Required work
Output the data below exactly, without images.

··········

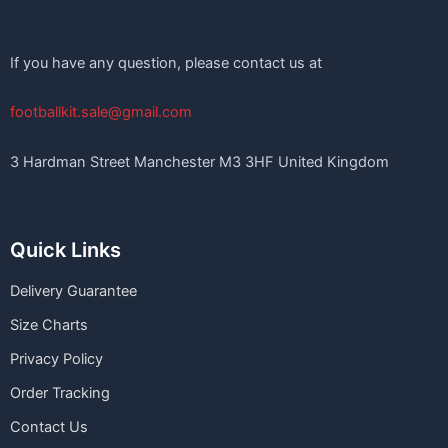
If you have any question, please contact us at
footballkit.sale@gmail.com
3 Hardman Street Manchester M3 3HF United Kingdom
Quick Links
Delivery Guarantee
Size Charts
Privacy Policy
Order Tracking
Contact Us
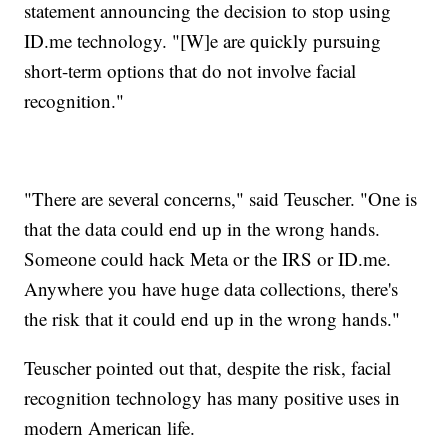
statement announcing the decision to stop using
ID.me technology. "[W]e are quickly pursuing
short-term options that do not involve facial
recognition."
"There are several concerns," said Teuscher. "One is
that the data could end up in the wrong hands.
Someone could hack Meta or the IRS or ID.me.
Anywhere you have huge data collections, there's
the risk that it could end up in the wrong hands."
Teuscher pointed out that, despite the risk, facial
recognition technology has many positive uses in
modern American life.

··········

Exercise result
If you have any question, please contact us at
footballkit.sale@gmail.com
3 Hardman Street Manchester M3 3HF United Kingdom
Quick Links
Delivery Guarantee
Size Charts
Privacy Policy
Order Tracking
Contact Us
statement announcing the decision to stop using
ID.me technology. "[W]e are quickly pursuing
short-term options that do not involve facial
recognition."
"There are several concerns," said Teuscher. "One is
that the data could end up in the wrong hands.
Someone could hack Meta or the IRS or ID.me.
Anywhere you have huge data collections, there's
the risk that it could end up in the wrong hands."
Teuscher pointed out that, despite the risk, facial
recognition technology has many positive uses in
modern American life.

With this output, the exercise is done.